**What is expected:**
Leaving out any pictures, print the entries that follow exactly as they stand.

======== Supplied information

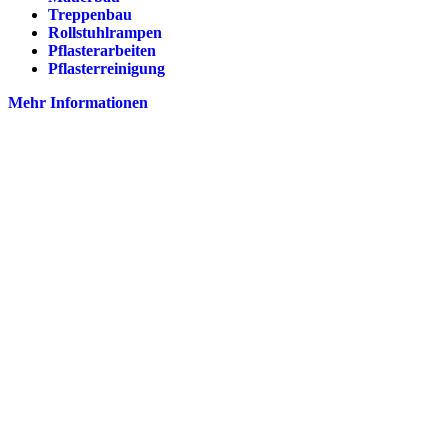
Treppenbau
Rollstuhlrampen
Pflasterarbeiten
Pflasterreinigung
Mehr Informationen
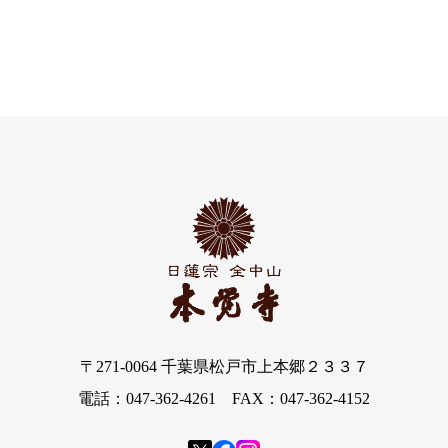
〒271-0064 千葉県松戸市上本郷２３３７
電話：047-362-4261 FAX：047-362-4152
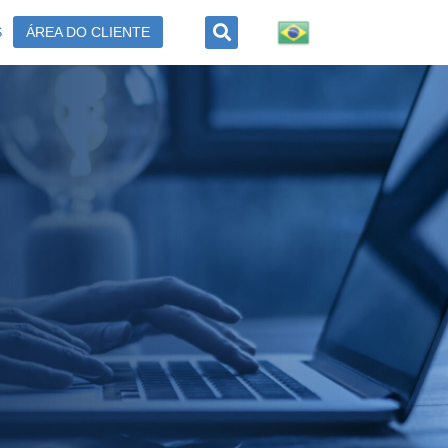
S
ÁREA DO CLIENTE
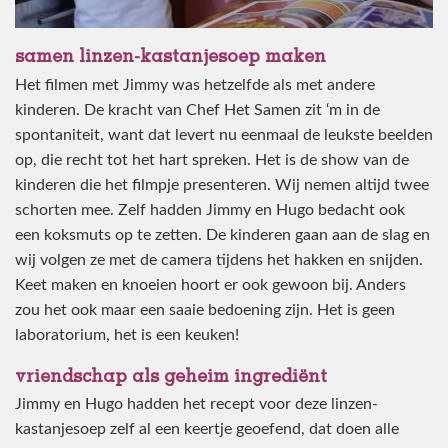
samen linzen-kastanjesoep maken
Het filmen met Jimmy was hetzelfde als met andere
kinderen. De kracht van Chef Het Samen zit ‘m in de
spontaniteit, want dat levert nu eenmaal de leukste beelden
op, die recht tot het hart spreken. Het is de show van de
kinderen die het filmpje presenteren. Wij nemen altijd twee
schorten mee. Zelf hadden Jimmy en Hugo bedacht ook
een koksmuts op te zetten. De kinderen gaan aan de slag en
wij volgen ze met de camera tijdens het hakken en snijden.
Keet maken en knoeien hoort er ook gewoon bij. Anders
zou het ook maar een saaie bedoening zijn. Het is geen
laboratorium, het is een keuken!
vriendschap als geheim ingrediënt
Jimmy en Hugo hadden het recept voor deze linzen-
kastanjesoep zelf al een keertje geoefend, dat doen alle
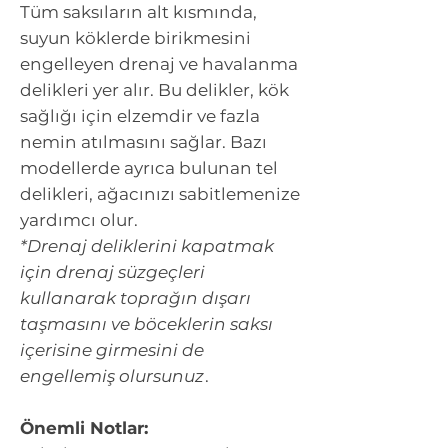
Tüm saksıların alt kısmında,
suyun köklerde birikmesini
engelleyen drenaj ve havalanma
delikleri yer alır. Bu delikler, kök
sağlığı için elzemdir ve fazla
nemin atılmasını sağlar. Bazı
modellerde ayrıca bulunan tel
delikleri, ağacınızı sabitlemenize
yardımcı olur.
*Drenaj deliklerini kapatmak
için drenaj süzgeçleri
kullanarak toprağın dışarı
taşmasını ve böceklerin saksı
içerisine girmesini de
engellemiş olursunuz
.
Önemli Notlar:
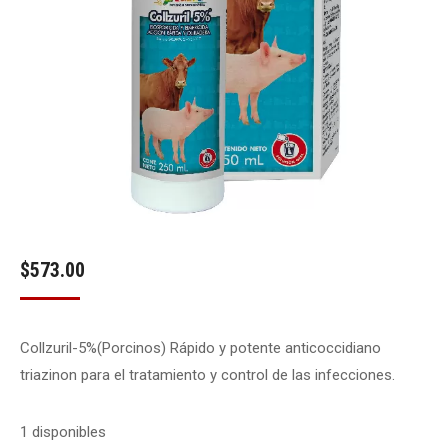
$
573.00
Collzuril-5%(Porcinos) Rápido y potente anticoccidiano
triazinon para el tratamiento y control de las infecciones.
1 disponibles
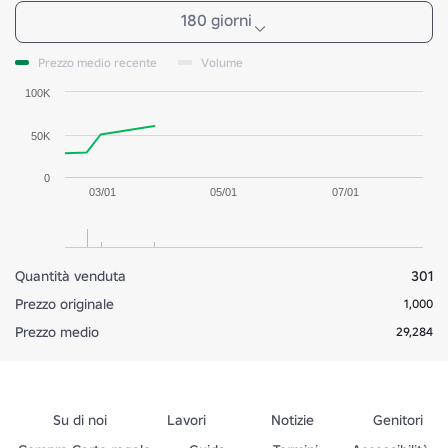
180 giorni
Prezzo medio recente
Volume
100K
50K
0
03/01
05/01
07/01
Quantità venduta
301
Prezzo originale
1,000
Prezzo medio
29,284
Su di noi
Lavori
Notizie
Genitori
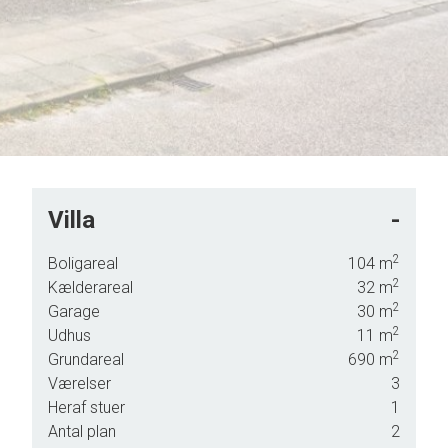
Villa
-
2
Boligareal
104
m
2
Kælderareal
32
m
dansk
2
Garage
30
m
2
Udhus
11
m
2
Grundareal
690
m
Værelser
3
Heraf stuer
1
r der
Antal plan
2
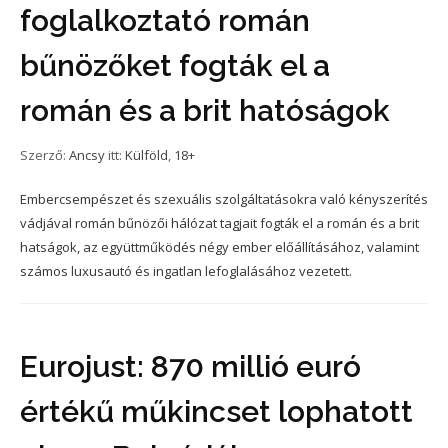
foglalkoztató román
bűnözőket fogták el a
román és a brit hatóságok
Szerző:
Ancsy
itt:
Külföld
,
18+
Embercsempészet és szexuális szolgáltatásokra való kényszerítés
vádjával román bűnözői hálózat tagjait fogták el a román és a brit
hatságok, az együttműködés négy ember előállításához, valamint
számos luxusautó és ingatlan lefoglalásához vezetett.
Eurojust: 870 millió euró
értékű műkincset lophatott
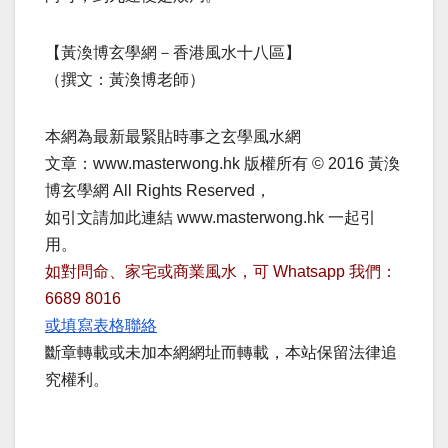
【黃渙博玄學網－香港風水十八區】
（撰文：黃渙博老師）
本網為最新最緊貼時事之玄學風水網
文章：www.masterwong.hk 版權所有 © 2016 黃渙
博玄學網 All Rights Reserved，
如引文請加此連結 www.masterwong.hk 一起引
用。
如對問命、家宅或商業風水，可 Whatsapp 我們：
6689 8016
或填寫表格聯絡
斷章轉載或未加本網網址而轉載，本站保留法律追
究權利。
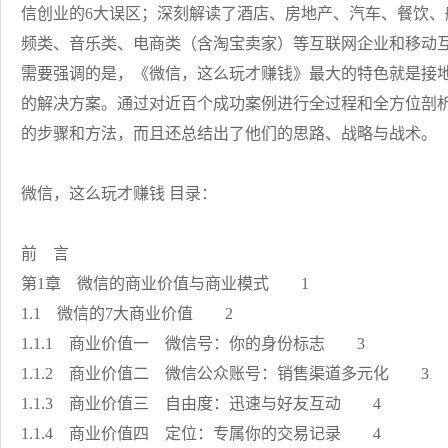
信创业的6大误区；深刻解读了酒店、房地产、汽车、餐饮
频类、音乐类、电商类（含淘宝卖家）等互联网企业和移动
需要强调的是，《微信，这么玩才赚钱》最大的特色就是接
的解决方案。通过对近百个成功案例进行全过程和全方位剖
的步骤和方法，而且还总结出了他们的思路、战略与战术。
微信，这么玩才赚钱 目录：
前 言
第1章 微信的商业价值与商业模式 1
1.1 微信的7大商业价值 2
1.1.1 商业价值一 微信号：你的身份标志 3
1.1.2 商业价值二 微信公众账号：销售渠道多元化 3
1.1.3 商业价值三 自由度：迅速与好友互动 4
1.1.4 商业价值四 定位：专属你的交易记录 4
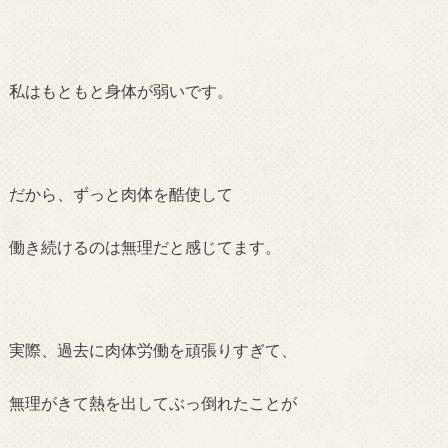
私はもともと身体が弱いです。
だから、ずっと肉体を酷使して
働き続けるのは無理だと感じてます。
実際、過去に肉体労働を頑張りすぎて、
無理がきて熱を出してぶっ倒れたことが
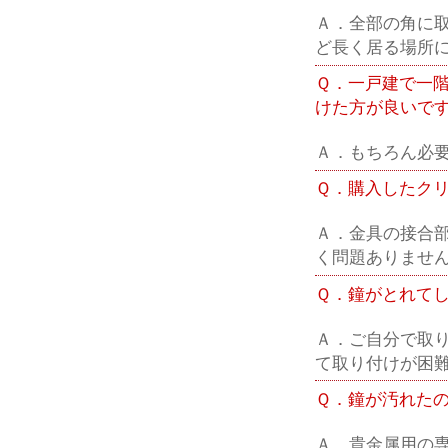
Ａ．全部の角に
ど長く居る場所
Ｑ．一戸建で一
けた方が良いで
Ａ．もちろん必
Ｑ．購入したク
Ａ．金具の接合
く問題ありませ
Ｑ．鐘がとれて
Ａ．ご自分で取
て取り付けが困
Ｑ．鐘が汚れた
Ａ．貴金属用の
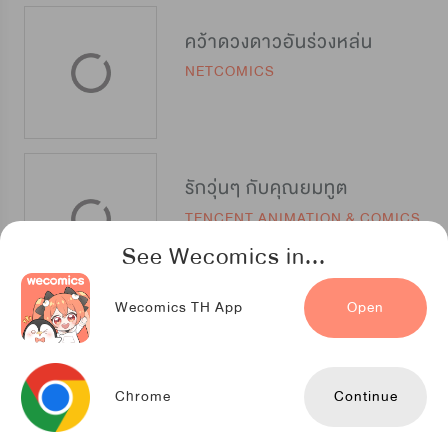
คว้าดวงดาวอันร่วงหล่น
NETCOMICS
รักวุ่นๆ กับคุณยมทูต
TENCENT ANIMATION & COMICS
See Wecomics in...
Wecomics TH App
Open
พ่อบ้านหูตก
Kuaikan Comics
Chrome
Continue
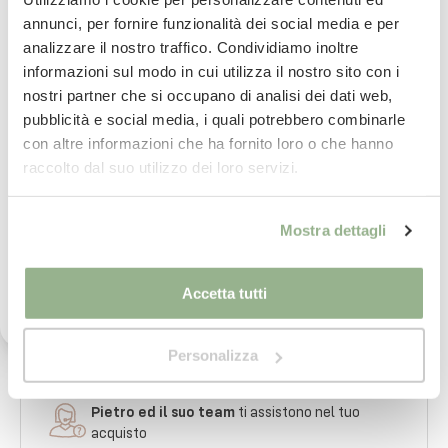
annunci, per fornire funzionalità dei social media e per
analizzare il nostro traffico. Condividiamo inoltre
Iscriviti subito alla nostra newsletter
informazioni sul modo in cui utilizza il nostro sito con i
nostri partner che si occupano di analisi dei dati web,
La tua email
pubblicità e social media, i quali potrebbero combinarle
con altre informazioni che ha fornito loro o che hanno
Consegna
in 24/48 ore.
Per saperne di più
Iscrivimi
raccolto dal suo utilizzo dei loro servizi.
Ho letto il testo dell'informativa presente nella
Mostra dettagli
Paga
in comode rate con
vostra Privacy Policy ed acconsento al
Per saperne di più
trattamento dei miei dati personali per l'invio di
comunicazioni tramite newsletter.
Accetta tutti
imballaggio
sicuro al 100%
Per saperne di più
Personalizza
Pietro ed il suo team
ti assistono nel tuo
acquisto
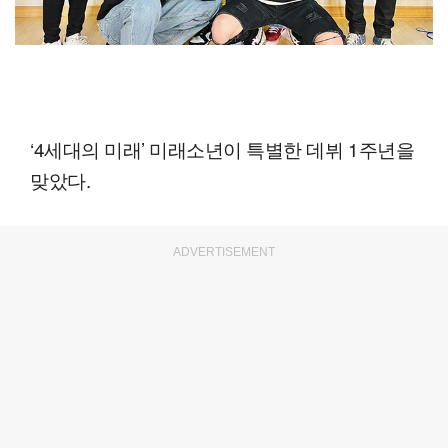
‘4세대의 미래’ 미래소년이 특별한 데뷔 1주년을
맞았다.
ADVERTISEMENT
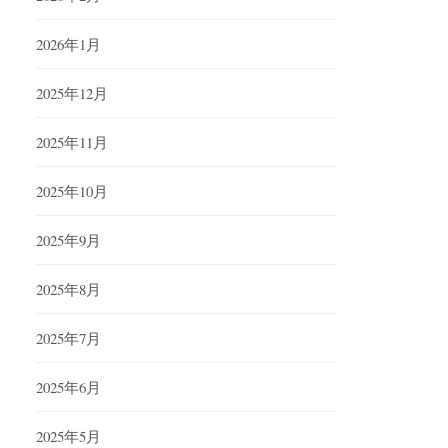
2026年1月
2025年12月
2025年11月
2025年10月
2025年9月
2025年8月
2025年7月
2025年6月
2025年5月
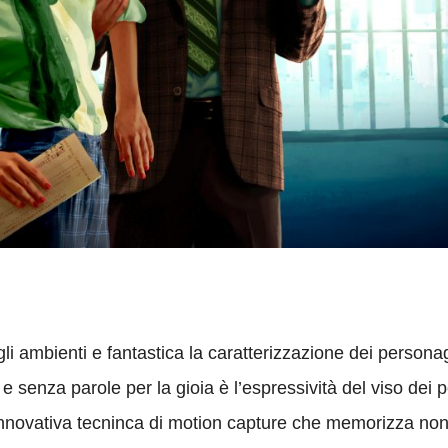
li ambienti e fantastica la caratterizzazione dei persona
e senza parole per la gioia è l’espressività del viso dei 
 innovativa tecninca di motion capture che memorizza no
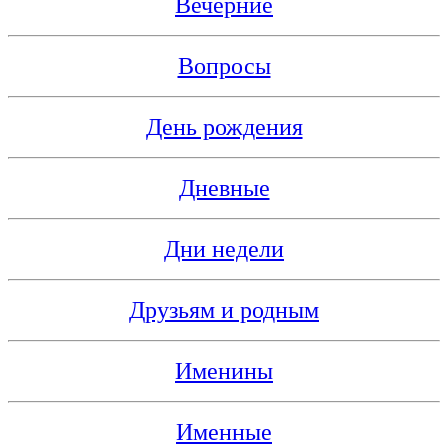
Вечерние
Вопросы
День рождения
Дневные
Дни недели
Друзьям и родным
Именины
Именные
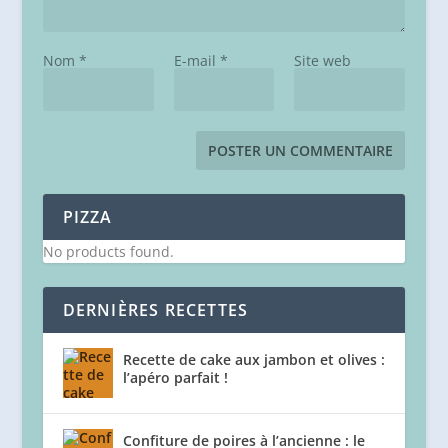
Nom
*
E-mail
*
Site web
PIZZA
No products found.
DERNIÈRES RECETTES
Recette de cake aux jambon et olives :
l’apéro parfait !
Confiture de poires à l’ancienne : le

================

**Written response:**
Treppenbau
Rollstuhlrampen
Pflasterarbeiten
Pflasterreinigung
Mehr Informationen
〒271-0064 千葉県松戸市上本郷２３３７
電話：047-362-4261 FAX：047-362-4152
S
ÁREA DO CLIENTE
samen linzen-kastanjesoep maken
Het filmen met Jimmy was hetzelfde als met andere
kinderen. De kracht van Chef Het Samen zit ‘m in de
spontaniteit, want dat levert nu eenmaal de leukste beelden
op, die recht tot het hart spreken. Het is de show van de
kinderen die het filmpje presenteren. Wij nemen altijd twee
schorten mee. Zelf hadden Jimmy en Hugo bedacht ook
een koksmuts op te zetten. De kinderen gaan aan de slag en
wij volgen ze met de camera tijdens het hakken en snijden.
Keet maken en knoeien hoort er ook gewoon bij. Anders
zou het ook maar een saaie bedoening zijn. Het is geen
laboratorium, het is een keuken!
vriendschap als geheim ingrediënt
Jimmy en Hugo hadden het recept voor deze linzen-
kastanjesoep zelf al een keertje geoefend, dat doen alle
Tüm saksıların alt kısmında,
suyun köklerde birikmesini
engelleyen drenaj ve havalanma
delikleri yer alır. Bu delikler, kök
sağlığı için elzemdir ve fazla
nemin atılmasını sağlar. Bazı
modellerde ayrıca bulunan tel
delikleri, ağacınızı sabitlemenize
yardımcı olur.
*Drenaj deliklerini kapatmak
için drenaj süzgeçleri
kullanarak toprağın dışarı
taşmasını ve böceklerin saksı
içerisine girmesini de
engellemiş olursunuz
.
Önemli Notlar:
$
573.00
Collzuril-5%(Porcinos) Rápido y potente anticoccidiano
triazinon para el tratamiento y control de las infecciones.
1 disponibles
180 giorni
Prezzo medio recente
Volume
100K
50K
0
03/01
05/01
07/01
Quantità venduta
301
Prezzo originale
1,000
Prezzo medio
29,284
Su di noi
Lavori
Notizie
Genitori
Villa
-
2
Boligareal
104
m
2
Kælderareal
32
m
dansk
2
Garage
30
m
2
Udhus
11
m
2
Grundareal
690
m
Værelser
3
Heraf stuer
1
r der
Antal plan
2
foglalkoztató román
bűnözőket fogták el a
román és a brit hatóságok
Szerző:
Ancsy
itt:
Külföld
,
18+
Embercsempészet és szexuális szolgáltatásokra való kényszerítés
vádjával román bűnözői hálózat tagjait fogták el a román és a brit
hatságok, az együttműködés négy ember előállításához, valamint
számos luxusautó és ingatlan lefoglalásához vezetett.
Eurojust: 870 millió euró
értékű műkincset lophatott
【黃渙博玄學網－香港風水十八區】
（撰文：黃渙博老師）
本網為最新最緊貼時事之玄學風水網
文章：www.masterwong.hk 版權所有 © 2016 黃渙
博玄學網 All Rights Reserved，
如引文請加此連結 www.masterwong.hk 一起引
用。
如對問命、家宅或商業風水，可 Whatsapp 我們：
6689 8016
或填寫表格聯絡
斷章轉載或未加本網網址而轉載，本站保留法律追
究權利。
信创业的6大误区；深刻解读了酒店、房地产、汽车、餐饮
频类、音乐类、电商类（含淘宝卖家）等互联网企业和移动
需要强调的是，《微信，这么玩才赚钱》最大的特色就是接
的解决方案。通过对近百个成功案例进行全过程和全方位剖
的步骤和方法，而且还总结出了他们的思路、战略与战术。
微信，这么玩才赚钱 目录：
前 言
第1章 微信的商业价值与商业模式 1
1.1 微信的7大商业价值 2
1.1.1 商业价值一 微信号：你的身份标志 3
1.1.2 商业价值二 微信公众账号：销售渠道多元化 3
1.1.3 商业价值三 自由度：迅速与好友互动 4
1.1.4 商业价值四 定位：专属你的交易记录 4
私はもともと身体が弱いです。
だから、ずっと肉体を酷使して
働き続けるのは無理だと感じてます。
実際、過去に肉体労働を頑張りすぎて、
無理がきて熱を出してぶっ倒れたことが
Ａ．全部の角に
ど長く居る場所
Ｑ．一戸建で一
けた方が良いで
Ａ．もちろん必
Ｑ．購入したク
Ａ．金具の接合
く問題ありませ
Ｑ．鐘がとれて
Ａ．ご自分で取
て取り付けが困
Ｑ．鐘が汚れた
Ａ．貴金属用の
คว้าดวงดาวอันร่วงหล่น
NETCOMICS
รักวุ่นๆ กับคุณยมทูต
TENCENT ANIMATION & COMICS
See Wecomics in...
Wecomics TH App
Open
พ่อบ้านหูตก
Kuaikan Comics
Chrome
Continue
annunci, per fornire funzionalità dei social media e per
analizzare il nostro traffico. Condividiamo inoltre
Iscriviti subito alla nostra newsletter
informazioni sul modo in cui utilizza il nostro sito con i
nostri partner che si occupano di analisi dei dati web,
La tua email
pubblicità e social media, i quali potrebbero combinarle
con altre informazioni che ha fornito loro o che hanno
Consegna
in 24/48 ore.
Per saperne di più
Iscrivimi
raccolto dal suo utilizzo dei loro servizi.
Ho letto il testo dell'informativa presente nella
Mostra dettagli
Paga
in comode rate con
vostra Privacy Policy ed acconsento al
Per saperne di più
trattamento dei miei dati personali per l'invio di
comunicazioni tramite newsletter.
Accetta tutti
imballaggio
sicuro al 100%
Per saperne di più
Personalizza
Pietro ed il suo team
ti assistono nel tuo
acquisto
‘4세대의 미래’ 미래소년이 특별한 데뷔 1주년을
맞았다.
ADVERTISEMENT
2026年1月
2025年12月
2025年11月
2025年10月
2025年9月
2025年8月
2025年7月
2025年6月
2025年5月
li ambienti e fantastica la caratterizzazione dei persona
e senza parole per la gioia è l’espressività del viso dei 
 innovativa tecninca di motion capture che memorizza no
Вечерние
Вопросы
День рождения
Дневные
Дни недели
Друзьям и родным
Именины
Именные
Nom
*
E-mail
*
Site web
PIZZA
No products found.
DERNIÈRES RECETTES
Recette de cake aux jambon et olives :
l’apéro parfait !
Confiture de poires à l’ancienne : le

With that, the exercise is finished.